Pull out every line in the data that has the string "даже" in it.

(Saved entries)
□ □ □ □ □ □ □

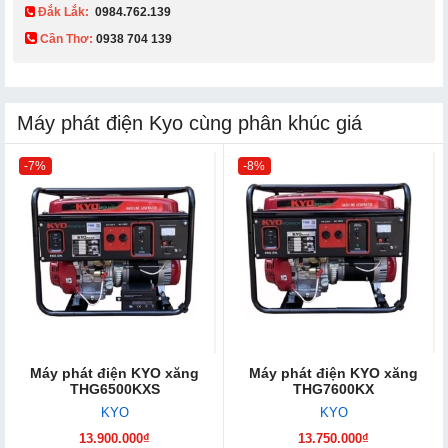
Đắk Lắk:
0984.762.139
Cần Thơ:
0938 704 139​
Máy phát điện Kyo cùng phân khúc giá
-7%
-8%
Máy phát điện KYO xăng
Máy phát điện KYO xăng
THG6500KXS
THG7600KX
KYO
KYO
13.900.000₫
13.750.000₫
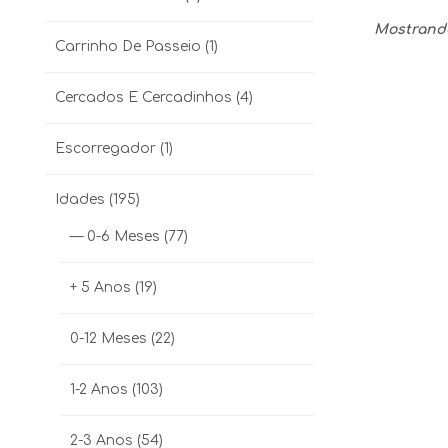
Mostrando 
Carrinho De Passeio
(1)
Cercados E Cercadinhos
(4)
Escorregador
(1)
Idades
(195)
— 0-6 Meses
(77)
+ 5 Anos
(19)
0-12 Meses
(22)
1-2 Anos
(103)
2-3 Anos
(54)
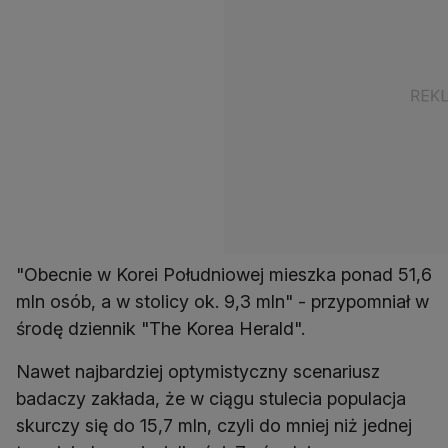
"Obecnie w Korei Południowej mieszka ponad 51,6
mln osób, a w stolicy ok. 9,3 mln" - przypomniał w
środę dziennik "The Korea Herald".
Nawet najbardziej optymistyczny scenariusz
badaczy zakłada, że w ciągu stulecia populacja
skurczy się do 15,7 mln, czyli do mniej niż jednej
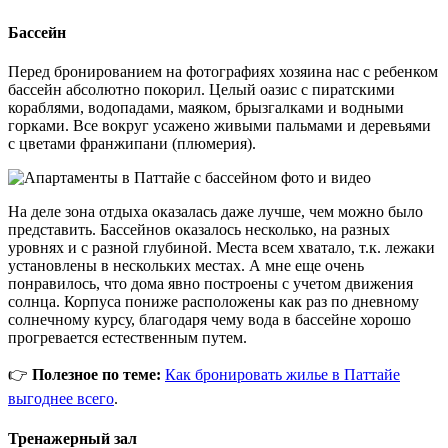
Бассейн
Перед бронированием на фотографиях хозяина нас с ребенком
бассейн абсолютно покорил. Целый оазис с пиратскими
кораблями, водопадами, маяком, брызгалками и водными
горками. Все вокруг усажено живыми пальмами и деревьями
с цветами франжипани (плюмерия).
На деле зона отдыха оказалась даже лучше, чем можно было
представить. Бассейнов оказалось несколько, на разных
уровнях и с разной глубиной. Места всем хватало, т.к. лежаки
установлены в нескольких местах. А мне еще очень
понравилось, что дома явно построены с учетом движения
солнца. Корпуса пониже расположены как раз по дневному
солнечному курсу, благодаря чему вода в бассейне хорошо
прогревается естественным путем.
👉
Полезное по теме:
Как бронировать жилье в Паттайе
выгоднее всего
.
Тренажерный зал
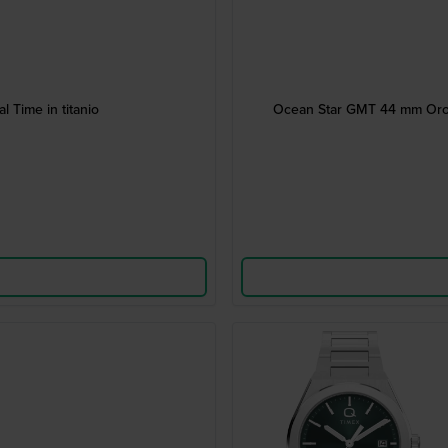
 Time in titanio
Ocean Star GMT 44 mm Orolo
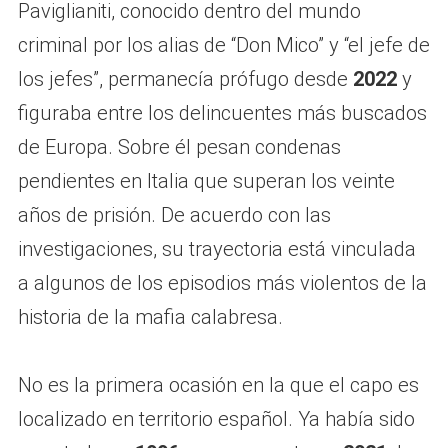
Paviglianiti, conocido dentro del mundo
criminal por los alias de “Don Mico” y “el jefe de
los jefes”, permanecía prófugo desde
2022
y
figuraba entre los delincuentes más buscados
de Europa. Sobre él pesan condenas
pendientes en Italia que superan los veinte
años de prisión. De acuerdo con las
investigaciones, su trayectoria está vinculada
a algunos de los episodios más violentos de la
historia de la mafia calabresa.
No es la primera ocasión en la que el capo es
localizado en territorio español. Ya había sido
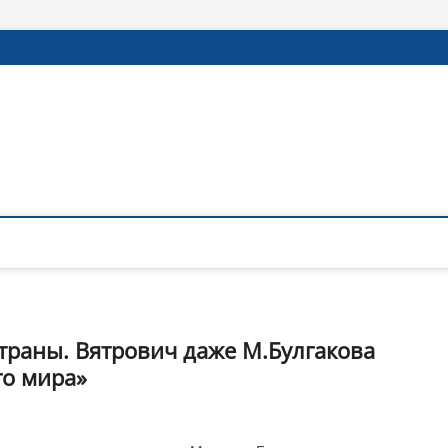
страны. Вятрович даже М.Булгакова
го мира»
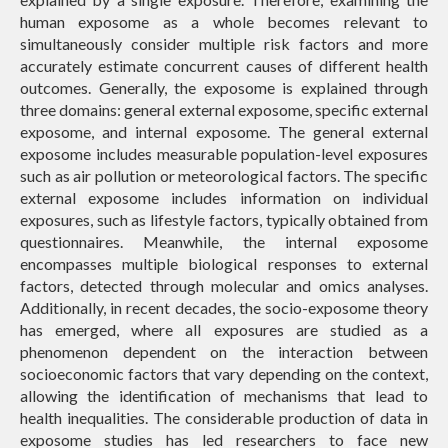
human exposome as a whole becomes relevant to
simultaneously consider multiple risk factors and more
accurately estimate concurrent causes of different health
outcomes. Generally, the exposome is explained through
three domains: general external exposome, specific external
exposome, and internal exposome. The general external
exposome includes measurable population-level exposures
such as air pollution or meteorological factors. The specific
external exposome includes information on individual
exposures, such as lifestyle factors, typically obtained from
questionnaires. Meanwhile, the internal exposome
encompasses multiple biological responses to external
factors, detected through molecular and omics analyses.
Additionally, in recent decades, the socio-exposome theory
has emerged, where all exposures are studied as a
phenomenon dependent on the interaction between
socioeconomic factors that vary depending on the context,
allowing the identification of mechanisms that lead to
health inequalities. The considerable production of data in
exposome studies has led researchers to face new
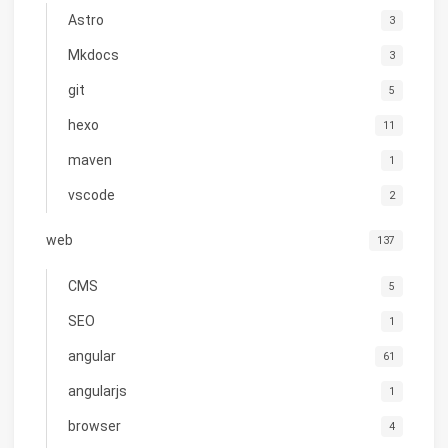
Astro
3
Mkdocs
3
git
5
hexo
11
maven
1
vscode
2
web
137
CMS
5
SEO
1
angular
61
angularjs
1
browser
4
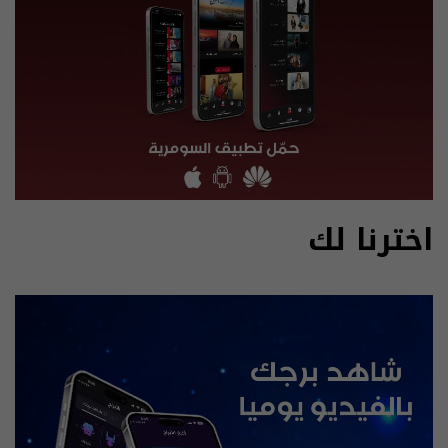
اخترنا لك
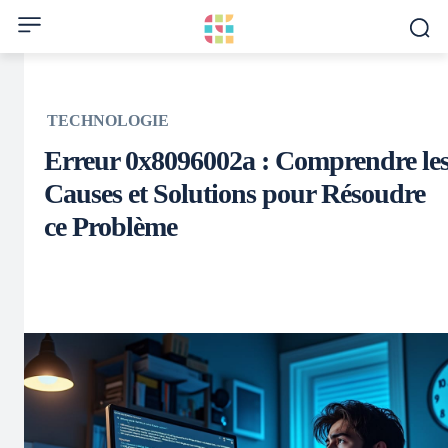
TECHNOLOGIE
Erreur 0x8096002a : Comprendre le
Causes et Solutions pour Résoudre
ce Problème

□ □ □ □ □ □ □

### PROBLEM SOLUTION
На деле зона отдыха оказалась даже лучше, чем можно было
страны. Вятрович даже М.Булгакова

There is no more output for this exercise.